TASK DETAILS:
Go through the data below and copy it exactly, skipping every picture.

GIVEN DATA:
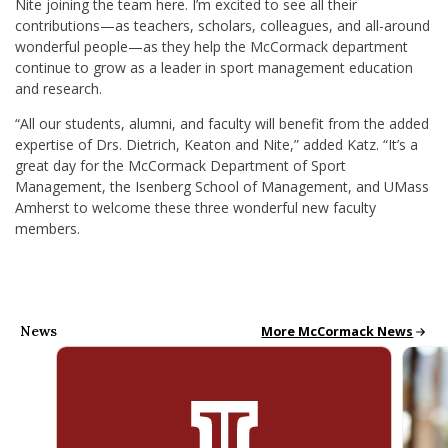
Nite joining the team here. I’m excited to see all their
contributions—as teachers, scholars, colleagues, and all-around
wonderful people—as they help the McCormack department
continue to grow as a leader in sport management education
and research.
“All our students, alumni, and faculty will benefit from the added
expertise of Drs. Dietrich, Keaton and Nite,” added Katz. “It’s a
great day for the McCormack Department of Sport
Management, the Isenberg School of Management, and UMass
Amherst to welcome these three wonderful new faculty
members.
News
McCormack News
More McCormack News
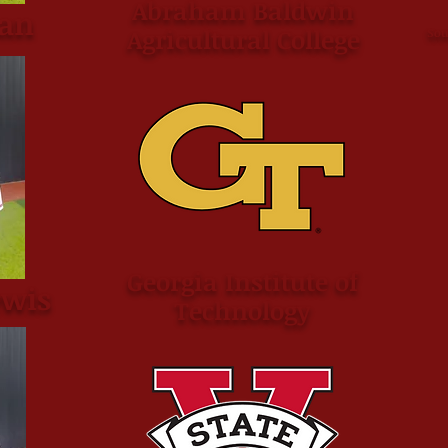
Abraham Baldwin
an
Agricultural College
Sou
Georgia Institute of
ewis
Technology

YOUR SOLUTION:
Nite joining the team here. I’m excited to see all their
contributions—as teachers, scholars, colleagues, and all-around
wonderful people—as they help the McCormack department
continue to grow as a leader in sport management education
and research.
“All our students, alumni, and faculty will benefit from the added
expertise of Drs. Dietrich, Keaton and Nite,” added Katz. “It’s a
great day for the McCormack Department of Sport
Management, the Isenberg School of Management, and UMass
Amherst to welcome these three wonderful new faculty
members.
News
McCormack News
More McCormack News
Abraham Baldwin
an
Agricultural College
Sou
Georgia Institute of
ewis
Technology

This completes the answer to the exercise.